Now let's move on with the predictive model training and creation.

#### Model Creation

In this part we will select a model that is going to be used to predict the IsVirus or not. I prefer using Naive Bayes, since; it is easy to build and probabilistic approach is highly reliable, logistic regression or perceptrons can also be preferred for linear systems but, for most naive bayes feels more natural from a statistics point of view.

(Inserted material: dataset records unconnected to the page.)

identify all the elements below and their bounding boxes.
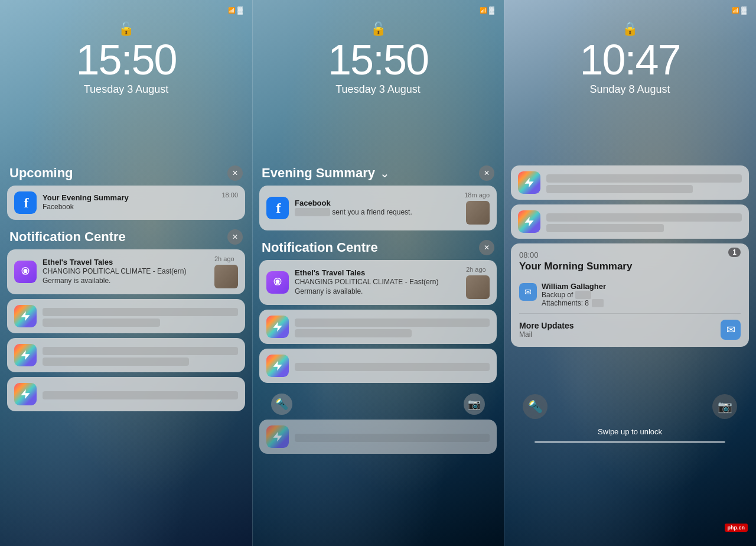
status-icons-3: 📶 ▓ bbox=[732, 6, 747, 14]
phone-panel-1: 📶 ▓ 🔓 15:50 Tuesday 3 August Upcoming ✕ … bbox=[0, 0, 252, 546]
mail-subject: Backup of bbox=[542, 291, 606, 299]
facebook-thumbnail-2 bbox=[466, 201, 490, 225]
shortcuts-blurred-2c bbox=[295, 431, 490, 442]
lock-icon-2: 🔓 bbox=[370, 21, 386, 37]
time-display-1: 15:50 Tuesday 3 August bbox=[0, 38, 252, 96]
shortcuts-blurred-1a bbox=[43, 306, 238, 327]
date-1: Tuesday 3 August bbox=[0, 83, 252, 96]
podcasts-notif-1[interactable]: Ethel's Travel Tales CHANGING POLITICAL … bbox=[7, 249, 245, 294]
time-1: 15:50 bbox=[0, 38, 252, 81]
blurred-bar-2b-1 bbox=[295, 363, 490, 371]
date-2: Tuesday 3 August bbox=[252, 83, 504, 96]
status-bar-2: 📶 ▓ bbox=[252, 0, 504, 17]
lock-icon-1: 🔓 bbox=[118, 21, 134, 37]
camera-btn-2[interactable]: 📷 bbox=[464, 394, 485, 415]
mail-subject-blurred bbox=[575, 291, 591, 299]
facebook-notif-time-2: 18m ago bbox=[464, 191, 490, 199]
panel3-notifications: 08:00 Your Morning Summary 1 ✉ William G… bbox=[511, 165, 749, 443]
podcasts-thumbnail-2 bbox=[466, 275, 490, 299]
nc-header-1: Notification Centre ✕ bbox=[7, 229, 245, 245]
time-3: 10:47 bbox=[504, 38, 756, 81]
swipe-text-3: Swipe up to unlock bbox=[511, 427, 749, 436]
nc-header-2: Notification Centre ✕ bbox=[259, 240, 497, 255]
swipe-bar-3 bbox=[535, 441, 725, 443]
podcasts-icon-1 bbox=[14, 261, 37, 283]
status-bar-3: 📶 ▓ bbox=[504, 0, 756, 17]
podcasts-notif-content-1: Ethel's Travel Tales CHANGING POLITICAL … bbox=[43, 258, 208, 285]
evening-header-2: Evening Summary ⌄ ✕ bbox=[259, 165, 497, 181]
facebook-notif-body-1: Facebook bbox=[43, 203, 216, 212]
shortcuts-card-2c[interactable] bbox=[259, 420, 497, 454]
podcasts-notif-time-1: 2h ago bbox=[214, 255, 234, 262]
facebook-notif-content-2: Facebook sent you a friend request. bbox=[295, 199, 458, 217]
mail-icon-sm: ✉ bbox=[519, 283, 537, 301]
morning-divider bbox=[519, 313, 741, 314]
podcasts-notif-body-1: CHANGING POLITICAL CLIMATE - East(ern) G… bbox=[43, 267, 208, 285]
php-badge: php.cn bbox=[725, 524, 748, 532]
shortcuts-blurred-3b bbox=[546, 211, 742, 232]
more-updates-info: More Updates Mail bbox=[519, 321, 574, 339]
mail-body: Attachments: 8 bbox=[542, 299, 606, 307]
blurred-bar-1c-1 bbox=[43, 391, 238, 399]
shortcuts-card-1c[interactable] bbox=[7, 377, 245, 411]
more-updates-app: Mail bbox=[519, 330, 574, 339]
mail-notif-row: ✉ William Gallagher Backup of Attachment… bbox=[519, 282, 741, 307]
evening-title-2: Evening Summary bbox=[262, 165, 375, 181]
shortcuts-card-1b[interactable] bbox=[7, 338, 245, 372]
wifi-icon-3: 📶 bbox=[732, 7, 739, 14]
facebook-notif-2[interactable]: f Facebook sent you a friend request. 18… bbox=[259, 186, 497, 230]
facebook-notif-1[interactable]: f Your Evening Summary Facebook 18:00 bbox=[7, 186, 245, 220]
shortcuts-card-1a[interactable] bbox=[7, 299, 245, 333]
flashlight-btn-3[interactable]: 🔦 bbox=[523, 394, 548, 419]
shortcuts-card-3a[interactable] bbox=[511, 165, 749, 200]
facebook-notif-time-1: 18:00 bbox=[221, 191, 238, 199]
shortcuts-icon-1b bbox=[14, 344, 37, 366]
time-2: 15:50 bbox=[252, 38, 504, 81]
mail-body-text: Attachments: 8 bbox=[542, 299, 589, 307]
shortcuts-icon-2a bbox=[266, 316, 289, 338]
nc-close-1[interactable]: ✕ bbox=[227, 229, 243, 245]
blurred-bar-3a-1 bbox=[546, 174, 742, 183]
nc-title-1: Notification Centre bbox=[9, 229, 126, 245]
shortcuts-icon-2b bbox=[266, 355, 289, 377]
friend-req-text-2: sent you a friend request. bbox=[332, 208, 412, 216]
date-3: Sunday 8 August bbox=[504, 83, 756, 96]
blurred-bar-2a-2 bbox=[295, 329, 412, 337]
evening-title-row-2: Evening Summary ⌄ bbox=[262, 165, 390, 181]
status-icons-2: 📶 ▓ bbox=[480, 6, 494, 14]
battery-icon-3: ▓ bbox=[741, 6, 747, 14]
shortcuts-card-2a[interactable] bbox=[259, 310, 497, 344]
flashlight-btn-2[interactable]: 🔦 bbox=[271, 394, 292, 415]
podcasts-notif-content-2: Ethel's Travel Tales CHANGING POLITICAL … bbox=[295, 268, 460, 296]
bottom-controls-2: 🔦 📷 bbox=[259, 388, 497, 415]
camera-btn-3[interactable]: 📷 bbox=[712, 394, 737, 419]
upcoming-title-1: Upcoming bbox=[9, 165, 73, 181]
blurred-bar-3a-2 bbox=[546, 185, 693, 193]
mail-icon-lg: ✉ bbox=[721, 320, 741, 340]
podcasts-notif-title-1: Ethel's Travel Tales bbox=[43, 258, 208, 266]
blurred-bar-1b-2 bbox=[43, 358, 189, 366]
nc-title-2: Notification Centre bbox=[262, 240, 378, 255]
upcoming-close-1[interactable]: ✕ bbox=[227, 165, 243, 181]
blurred-bar-2a-1 bbox=[295, 318, 490, 327]
podcasts-notif-2[interactable]: Ethel's Travel Tales CHANGING POLITICAL … bbox=[259, 260, 497, 305]
facebook-icon-1: f bbox=[14, 191, 37, 214]
facebook-notif-content-1: Your Evening Summary Facebook bbox=[43, 193, 216, 212]
blurred-bar-1a-1 bbox=[43, 308, 238, 316]
shortcuts-card-3b[interactable] bbox=[511, 204, 749, 239]
nc-close-2[interactable]: ✕ bbox=[479, 240, 494, 255]
podcasts-thumbnail-1 bbox=[214, 265, 238, 288]
morning-summary-card[interactable]: 08:00 Your Morning Summary 1 ✉ William G… bbox=[511, 243, 749, 347]
more-updates-title: More Updates bbox=[519, 321, 574, 330]
shortcuts-card-2b[interactable] bbox=[259, 349, 497, 383]
shortcuts-blurred-2a bbox=[295, 316, 490, 337]
time-display-2: 15:50 Tuesday 3 August bbox=[252, 38, 504, 96]
shortcuts-blurred-3a bbox=[546, 172, 742, 193]
shortcuts-icon-1c bbox=[14, 383, 37, 405]
notifications-area-1: Upcoming ✕ f Your Evening Summary Facebo… bbox=[7, 165, 245, 416]
wifi-icon-2: 📶 bbox=[480, 7, 487, 14]
blurred-bar-1a-2 bbox=[43, 318, 160, 327]
evening-close-2[interactable]: ✕ bbox=[479, 165, 494, 181]
shortcuts-blurred-2b bbox=[295, 360, 490, 371]
battery-icon-1: ▓ bbox=[237, 6, 243, 14]
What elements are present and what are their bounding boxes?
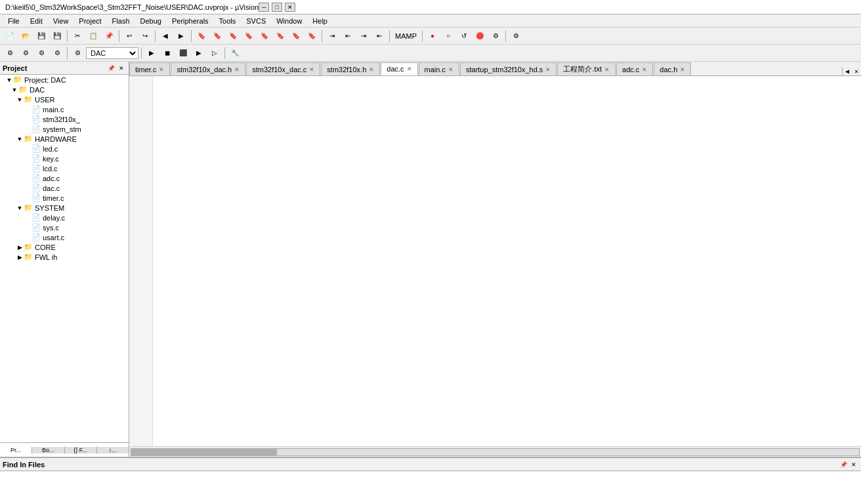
- back-btn[interactable]: ◀: [158, 30, 173, 43]
- tb2-btn11[interactable]: 🔧: [228, 47, 242, 60]
- menu-item-file[interactable]: File: [3, 16, 25, 26]
- menu-item-debug[interactable]: Debug: [135, 16, 167, 26]
- tab-close-main[interactable]: ✕: [448, 66, 453, 73]
- tree-item-usart[interactable]: 📄 usart.c: [0, 232, 129, 242]
- debug-btn[interactable]: 🔴: [472, 30, 487, 43]
- tab-scroll-left[interactable]: ◀: [842, 68, 852, 75]
- tab-stm32f10x-dac-c[interactable]: stm32f10x_dac.c ✕: [246, 62, 320, 75]
- open-btn[interactable]: 📂: [18, 30, 33, 43]
- menu-item-flash[interactable]: Flash: [107, 16, 135, 26]
- tb2-btn2[interactable]: ⚙: [18, 47, 33, 60]
- h-scrollbar-thumb[interactable]: [131, 449, 277, 455]
- cut-btn[interactable]: ✂: [70, 30, 85, 43]
- tab-main-c[interactable]: main.c ✕: [419, 62, 459, 75]
- bookmark2-btn[interactable]: 🔖: [210, 30, 224, 43]
- tree-item-key[interactable]: 📄 key.c: [0, 154, 129, 163]
- bookmark-btn[interactable]: 🔖: [194, 30, 209, 43]
- copy-btn[interactable]: 📋: [86, 30, 100, 43]
- tree-item-sys-c[interactable]: 📄 sys.c: [0, 222, 129, 232]
- target-combo[interactable]: DAC: [86, 47, 138, 59]
- bookmark7-btn[interactable]: 🔖: [289, 30, 303, 43]
- tab-stm32f10x-dac-h[interactable]: stm32f10x_dac.h ✕: [171, 62, 245, 75]
- code-content[interactable]: [153, 76, 861, 446]
- tb2-btn1[interactable]: ⚙: [3, 47, 17, 60]
- panel-tab-project[interactable]: Pr...: [0, 447, 32, 453]
- tab-scroll-right[interactable]: ✕: [852, 68, 861, 75]
- panel-tab-functions[interactable]: {} F...: [65, 447, 97, 453]
- tree-item-project[interactable]: ▼ 📁 Project: DAC: [0, 75, 129, 85]
- tab-close-startup[interactable]: ✕: [545, 66, 551, 73]
- outdent-btn[interactable]: ⇤: [341, 30, 355, 43]
- menu-item-window[interactable]: Window: [271, 16, 307, 26]
- debug2-btn[interactable]: ⚙: [488, 30, 503, 43]
- tree-item-delay[interactable]: 📄 delay.c: [0, 213, 129, 222]
- menu-item-help[interactable]: Help: [307, 16, 333, 26]
- stop-btn[interactable]: ○: [441, 30, 455, 43]
- find-pin[interactable]: 📌: [839, 460, 848, 469]
- tree-item-stm32[interactable]: 📄 stm32f10x_: [0, 114, 129, 124]
- tree-item-led[interactable]: 📄 led.c: [0, 144, 129, 154]
- tab-dac-c[interactable]: dac.c ✕: [381, 62, 417, 75]
- tb2-btn10[interactable]: ▷: [207, 47, 222, 60]
- tree-item-main-c[interactable]: 📄 main.c: [0, 104, 129, 114]
- code-editor[interactable]: [129, 76, 861, 446]
- tb2-btn9[interactable]: ▶: [192, 47, 206, 60]
- tree-item-adc[interactable]: 📄 adc.c: [0, 173, 129, 183]
- tab-adc-c[interactable]: adc.c ✕: [616, 62, 653, 75]
- h-scrollbar[interactable]: [129, 446, 861, 457]
- find-close[interactable]: ✕: [849, 460, 858, 469]
- reset-btn[interactable]: ↺: [457, 30, 471, 43]
- bookmark4-btn[interactable]: 🔖: [242, 30, 256, 43]
- panel-tab-templates[interactable]: ↕...: [97, 447, 129, 453]
- redo-btn[interactable]: ↪: [138, 30, 152, 43]
- settings-btn[interactable]: ⚙: [509, 30, 523, 43]
- menu-item-svcs[interactable]: SVCS: [241, 16, 271, 26]
- tree-item-timer-c[interactable]: 📄 timer.c: [0, 193, 129, 203]
- menu-item-view[interactable]: View: [48, 16, 74, 26]
- tab-close-dac-h[interactable]: ✕: [234, 66, 240, 73]
- bookmark8-btn[interactable]: 🔖: [304, 30, 319, 43]
- bookmark5-btn[interactable]: 🔖: [257, 30, 272, 43]
- tb2-btn3[interactable]: ⚙: [34, 47, 49, 60]
- save-all-btn[interactable]: 💾: [50, 30, 64, 43]
- panel-pin[interactable]: 📌: [106, 64, 116, 73]
- tab-startup[interactable]: startup_stm32f10x_hd.s ✕: [460, 62, 556, 75]
- outdent2-btn[interactable]: ⇤: [372, 30, 387, 43]
- menu-item-project[interactable]: Project: [74, 16, 106, 26]
- panel-tab-books[interactable]: Bo...: [32, 447, 64, 453]
- tab-stm32f10x-h[interactable]: stm32f10x.h ✕: [321, 62, 380, 75]
- undo-btn[interactable]: ↩: [122, 30, 136, 43]
- tb2-btn5[interactable]: ⚙: [70, 47, 85, 60]
- tab-dac-h[interactable]: dac.h ✕: [654, 62, 691, 75]
- tab-close-stm32[interactable]: ✕: [369, 66, 374, 73]
- h-scrollbar-track[interactable]: [131, 448, 860, 456]
- tab-close-intro[interactable]: ✕: [604, 66, 610, 73]
- indent2-btn[interactable]: ⇥: [356, 30, 371, 43]
- tree-item-user[interactable]: ▼ 📁 USER: [0, 94, 129, 104]
- tab-close-dac[interactable]: ✕: [407, 66, 412, 72]
- minimize-button[interactable]: ─: [259, 3, 269, 12]
- tree-item-core[interactable]: ▶ 📁 CORE: [0, 242, 129, 252]
- tab-intro[interactable]: 工程简介.txt ✕: [557, 62, 616, 75]
- panel-close[interactable]: ✕: [117, 64, 126, 73]
- tab-close-timer[interactable]: ✕: [159, 66, 164, 73]
- tree-item-lcd[interactable]: 📄 lcd.c: [0, 163, 129, 173]
- tree-item-hardware[interactable]: ▼ 📁 HARDWARE: [0, 134, 129, 144]
- tab-close-adc[interactable]: ✕: [642, 66, 647, 73]
- tree-item-dac[interactable]: ▼ 📁 DAC: [0, 85, 129, 94]
- new-file-btn[interactable]: 📄: [3, 30, 17, 43]
- close-button[interactable]: ✕: [285, 3, 295, 12]
- tree-item-fwl[interactable]: ▶ 📁 FWL ih: [0, 252, 129, 262]
- save-btn[interactable]: 💾: [34, 30, 49, 43]
- bookmark6-btn[interactable]: 🔖: [273, 30, 287, 43]
- tb2-btn6[interactable]: ▶: [144, 47, 159, 60]
- menu-item-edit[interactable]: Edit: [25, 16, 48, 26]
- indent-btn[interactable]: ⇥: [325, 30, 339, 43]
- tb2-btn8[interactable]: ⬛: [176, 47, 190, 60]
- tree-item-system[interactable]: 📄 system_stm: [0, 124, 129, 134]
- tree-item-dac-c[interactable]: 📄 dac.c: [0, 183, 129, 193]
- tb2-btn4[interactable]: ⚙: [50, 47, 64, 60]
- tab-close-dac-h2[interactable]: ✕: [680, 66, 685, 73]
- tab-timer-c[interactable]: timer.c ✕: [129, 62, 170, 75]
- menu-item-tools[interactable]: Tools: [214, 16, 242, 26]
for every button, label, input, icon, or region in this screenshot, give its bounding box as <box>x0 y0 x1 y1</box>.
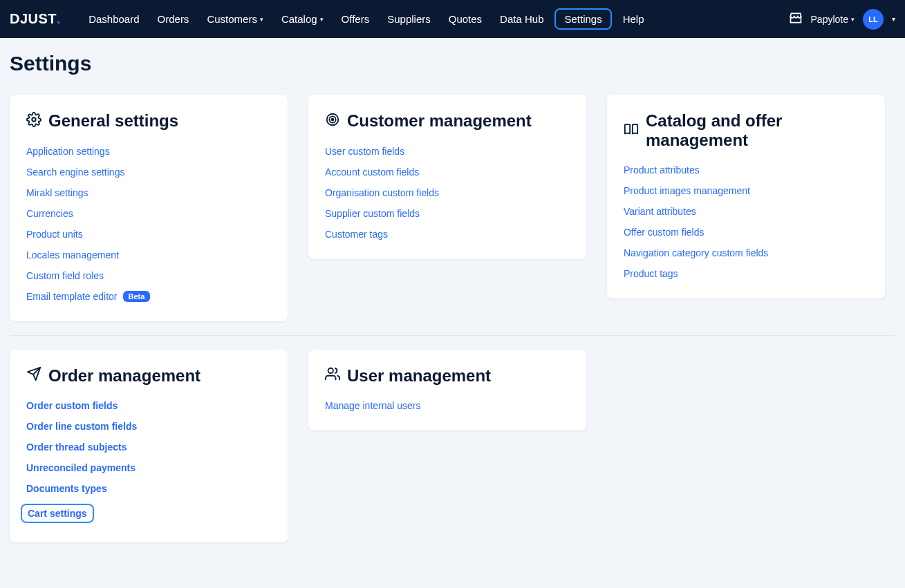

So that means I will use Naive Bayes model with cross validation to train it from itself.

In [42]:
from sklearn.naive_bayes import GaussianNB
from sklearn import model_selection # train_test_split, KFold ,cross_val_score, GridSearchCV

In [43]:
model = GaussianNB()

In [44]:
df = data.copy()
df.head(5)

Unnamed: 0,feature_1,feature_2,feature_3,feature_4,isVirus
0,-0.233467,0.308799,2.484015,1.732721,False
1,1.519003,1.238482,3.34445,0.783744,False
2,0.40064,1.916748,3.291096,-0.918519,False
3,-1.616474,0.209703,1.461544,-0.291837,False
4,1.480515,5.299829,2.64067,1.867559,True


In [45]:
#df.iloc[:, :-1]
#df.iloc[:, -1] 

In [46]:
X = df.iloc[:, :-1] # choose all rows and first 4 columns (excluding the last)
y = df.iloc[:, -1] # choose all rows and only last column

#### Model

In [47]:
# simple train test split
X_train, X_test,y_train, y_test = model_selection.train_test_split(X, y, test_size=0.2)
model.fit(X_train, y_train)

GaussianNB()

In [48]:
preds = model.predict(X_test)

In [49]:
# K fold cross validation to test the specific model
cv = model_selection.StratifiedKFold(n_splits=5, shuffle = True) # getting 5 folds
scores = model_selection.cross_val_score(model, X, y, cv=cv, scoring='accuracy') # automatically uses model on 5 times on folds, 
# and calculate accuracy score and return array of size 5

In [50]:
scores1 = model_selection.cross_val_score(model, X, y, cv=cv, scoring='f1')# automatically uses model on 5 times on folds, 
# and calculate f1 score and return array of size 5

In [51]:
# hyperparameter tuning for GaussianNB - 
param_dic = {'var_smoothing': (1e-8, 1e-9, 1e-10)}
gridsearch = model_selection.GridSearchCV(estimator=model, param_grid=param_dic, cv=5, scoring='f1') 
# param_grid is dictionary of hyperparameter with corresponding list of values to test
# cv is for checking each combination of hyperparameters of 5 folds using scoring f1_score

In [52]:
gridsearch.fit(X_train, y_train)

GridSearchCV(cv=5, estimator=GaussianNB(),
             param_grid={'var_smoothing': (1e-08, 1e-09, 1e-10)}, scoring='f1')

In [53]:
gridsearch.best_params_ # looking at the combination that yield to the best f1_score 

{'var_smoothing': 1e-08}

In [54]:
# cross validation accuracy scores for five fold
for i in scores:
    print("acc: {0:.2f}%".format(i*100))

acc: 66.25%
acc: 63.25%
acc: 70.00%
acc: 67.00%
acc: 74.94%


In [55]:
# cross validation f1 scores for five fold
for i in scores1:
    print("f1: {0:.2f}".format(i))

f1: 0.64
f1: 0.61
f1: 0.65
f1: 0.62
f1: 0.66


So as last comments, I want to point out that the NULL data that I imputed into the dataset are in the range of $\sigma$ , therefore we can deduce that 68% is expected for this test, by eliminating some and increasing the HDI to 2$\sigma$ or 3$\sigma$ in the uniform imputation can some of the points that can increase the scores.